*** Begin section ***

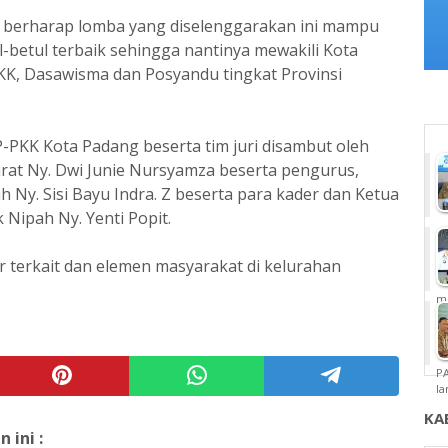
 berharap lomba yang diselenggarakan ini mampu
betul terbaik sehingga nantinya mewakili Kota
K, Dasawisma dan Posyandu tingkat Provinsi
-PKK Kota Padang beserta tim juri disambut oleh
at Ny. Dwi Junie Nursyamza beserta pengurus,
Ny. Sisi Bayu Indra. Z beserta para kader dan Ketua
Nipah Ny. Yenti Popit.
er terkait dan elemen masyarakat di kelurahan
m
P
la
KA
ini :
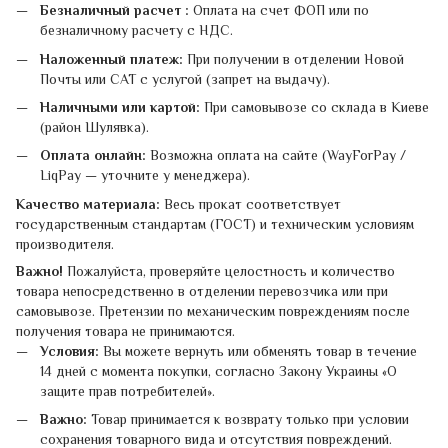
Безналичный расчет :
Оплата на счет ФОП или по
безналичному расчету с НДС.
Наложенный платеж:
При получении в отделении Новой
Почты или САТ с услугой (запрет на выдачу).
Наличными или картой:
При самовывозе со склада в Киеве
(район Шулявка).
Оплата онлайн:
Возможна оплата на сайте (WayForPay /
LiqPay — уточните у менеджера).
Качество материала:
Весь прокат соответствует
государственным стандартам (ГОСТ) и техническим условиям
производителя.
Важно!
Пожалуйста, проверяйте целостность и количество
товара непосредственно в отделении перевозчика или при
самовывозе. Претензии по механическим повреждениям после
получения товара не принимаются.
Условия:
Вы можете вернуть или обменять товар в течение
14 дней с момента покупки, согласно Закону Украины «О
защите прав потребителей».
Важно:
Товар принимается к возврату только при условии
сохранения товарного вида и отсутствия повреждений.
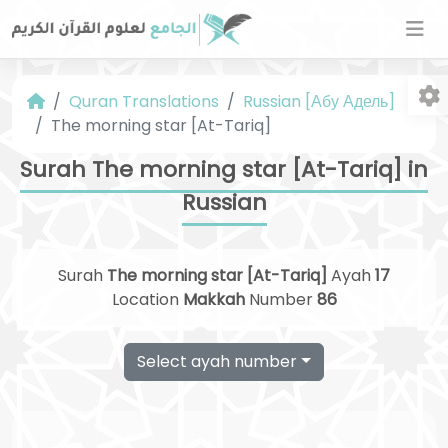
Quran Translations
Russian [Абу Адель]
The morning star [At-Tariq]
Surah The morning star [At-Tariq] in
Russian
Fo
Surah
The morning star [At-Tariq]
Ayah
17
Location
Makkah
Number
86
Select ayah number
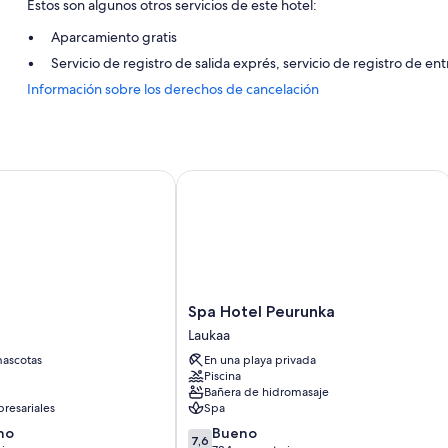
Estos son algunos otros servicios de este hotel:
Aparcamiento gratis
Servicio de registro de salida exprés, servicio de registro de en
Información sobre los derechos de cancelación
Espacios sin humos
Características de la habitación
Todas las habitaciones de Hotelli Äänekoski disponen de comodidade
Spa Hotel Peurunka
Además, otros de los servicios que hallarás en todas las habitaciones
Baños con duchas y secadores de pelo
Calefacción y servicio de limpieza diario
Spa
Spa Hotel Peurunka
Hotel
Laukaa
Peurunka
ascotas
En una playa privada
Laukaa
Piscina
Bañera de hidromasaje
resariales
Spa
7.6
no
Bueno
7,6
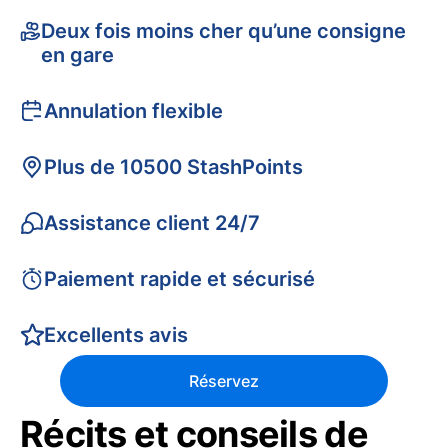
Deux fois moins cher qu’une consigne
en gare
Annulation flexible
Plus de 10500 StashPoints
Assistance client 24/7
Paiement rapide et sécurisé
Excellents avis
Réservez
Récits et conseils de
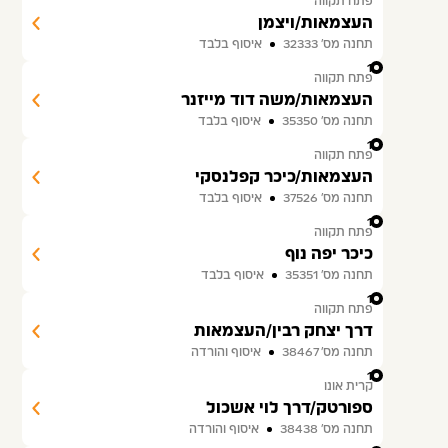
פתח תקווה
העצמאות/ויצמן
תחנה מס׳ 32333
איסוף בלבד
13
פתח תקווה
העצמאות/משה דוד מייזנר
תחנה מס׳ 35350
איסוף בלבד
14
פתח תקווה
העצמאות/כיכר קפלנסקי
תחנה מס׳ 37526
איסוף בלבד
15
פתח תקווה
כיכר יפה נוף
תחנה מס׳ 35351
איסוף בלבד
16
פתח תקווה
דרך יצחק רבין/העצמאות
תחנה מס׳ 38467
איסוף והורדה
17
קרית אונו
ספורטק/דרך לוי אשכול
תחנה מס׳ 38438
איסוף והורדה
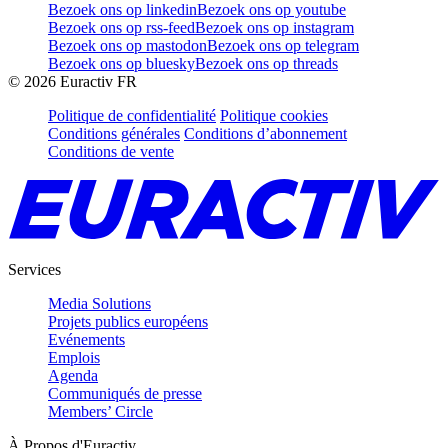
Bezoek ons op linkedin
Bezoek ons op youtube
Bezoek ons op rss-feed
Bezoek ons op instagram
Bezoek ons op mastodon
Bezoek ons op telegram
Bezoek ons op bluesky
Bezoek ons op threads
©
2026
Euractiv FR
Politique de confidentialité
Politique cookies
Conditions générales
Conditions d’abonnement
Conditions de vente
Services
Media Solutions
Projets publics européens
Evénements
Emplois
Agenda
Communiqués de presse
Members’ Circle
À Propos d'Euractiv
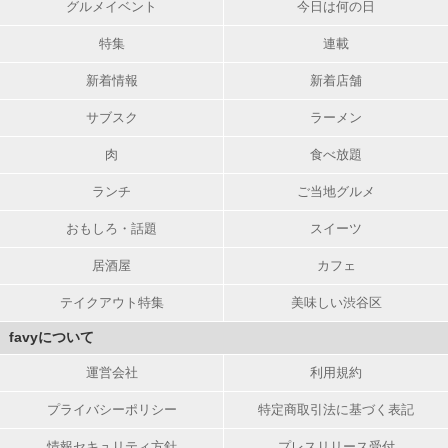
グルメイベント
今日は何の日
特集
連載
新着情報
新着店舗
サブスク
ラーメン
肉
食べ放題
ランチ
ご当地グルメ
おもしろ・話題
スイーツ
居酒屋
カフェ
テイクアウト特集
美味しい渋谷区
favyについて
運営会社
利用規約
プライバシーポリシー
特定商取引法に基づく表記
情報セキュリティ方針
プレスリリース受付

*** End section ***

(THE TASK) Would you restate all of the data above word for word, omitting the pictures?

(ANSWER SECTION)
 berharap lomba yang diselenggarakan ini mampu
betul terbaik sehingga nantinya mewakili Kota
K, Dasawisma dan Posyandu tingkat Provinsi
-PKK Kota Padang beserta tim juri disambut oleh
at Ny. Dwi Junie Nursyamza beserta pengurus,
Ny. Sisi Bayu Indra. Z beserta para kader dan Ketua
Nipah Ny. Yenti Popit.
er terkait dan elemen masyarakat di kelurahan
m
P
la
KA
ini :
Безналичный расчет :
Оплата на счет ФОП или по
безналичному расчету с НДС.
Наложенный платеж:
При получении в отделении Новой
Почты или САТ с услугой (запрет на выдачу).
Наличными или картой:
При самовывозе со склада в Киеве
(район Шулявка).
Оплата онлайн:
Возможна оплата на сайте (WayForPay /
LiqPay — уточните у менеджера).
Качество материала:
Весь прокат соответствует
государственным стандартам (ГОСТ) и техническим условиям
производителя.
Важно!
Пожалуйста, проверяйте целостность и количество
товара непосредственно в отделении перевозчика или при
самовывозе. Претензии по механическим повреждениям после
получения товара не принимаются.
Условия:
Вы можете вернуть или обменять товар в течение
14 дней с момента покупки, согласно Закону Украины «О
защите прав потребителей».
Важно:
Товар принимается к возврату только при условии
сохранения товарного вида и отсутствия повреждений.
Quran Translations
Russian [Абу Адель]
The morning star [At-Tariq]
Surah The morning star [At-Tariq] in
Russian
Fo
Surah
The morning star [At-Tariq]
Ayah
17
Location
Makkah
Number
86
Select ayah number
Estos son algunos otros servicios de este hotel:
Aparcamiento gratis
Servicio de registro de salida exprés, servicio de registro de en
Información sobre los derechos de cancelación
Espacios sin humos
Características de la habitación
Todas las habitaciones de Hotelli Äänekoski disponen de comodidade
Spa Hotel Peurunka
Además, otros de los servicios que hallarás en todas las habitaciones
Baños con duchas y secadores de pelo
Calefacción y servicio de limpieza diario
Spa
Spa Hotel Peurunka
Hotel
Laukaa
Peurunka
ascotas
En una playa privada
Laukaa
Piscina
Bañera de hidromasaje
resariales
Spa
7.6
no
Bueno
7,6
Deux fois moins cher qu’une consigne
en gare
Annulation flexible
Plus de 10500 StashPoints
Assistance client 24/7
Paiement rapide et sécurisé
Excellents avis
Réservez
Récits et conseils de
פתח תקווה
העצמאות/ויצמן
תחנה מס׳ 32333
איסוף בלבד
13
פתח תקווה
העצמאות/משה דוד מייזנר
תחנה מס׳ 35350
איסוף בלבד
14
פתח תקווה
העצמאות/כיכר קפלנסקי
תחנה מס׳ 37526
איסוף בלבד
15
פתח תקווה
כיכר יפה נוף
תחנה מס׳ 35351
איסוף בלבד
16
פתח תקווה
דרך יצחק רבין/העצמאות
תחנה מס׳ 38467
איסוף והורדה
17
קרית אונו
ספורטק/דרך לוי אשכול
תחנה מס׳ 38438
איסוף והורדה
Bezoek ons op linkedin
Bezoek ons op youtube
Bezoek ons op rss-feed
Bezoek ons op instagram
Bezoek ons op mastodon
Bezoek ons op telegram
Bezoek ons op bluesky
Bezoek ons op threads
©
2026
Euractiv FR
Politique de confidentialité
Politique cookies
Conditions générales
Conditions d’abonnement
Conditions de vente
Services
Media Solutions
Projets publics européens
Evénements
Emplois
Agenda
Communiqués de presse
Members’ Circle
À Propos d'Euractiv
グルメイベント
今日は何の日
特集
連載
新着情報
新着店舗
サブスク
ラーメン
肉
食べ放題
ランチ
ご当地グルメ
おもしろ・話題
スイーツ
居酒屋
カフェ
テイクアウト特集
美味しい渋谷区
favyについて
運営会社
利用規約
プライバシーポリシー
特定商取引法に基づく表記
情報セキュリティ方針
プレスリリース受付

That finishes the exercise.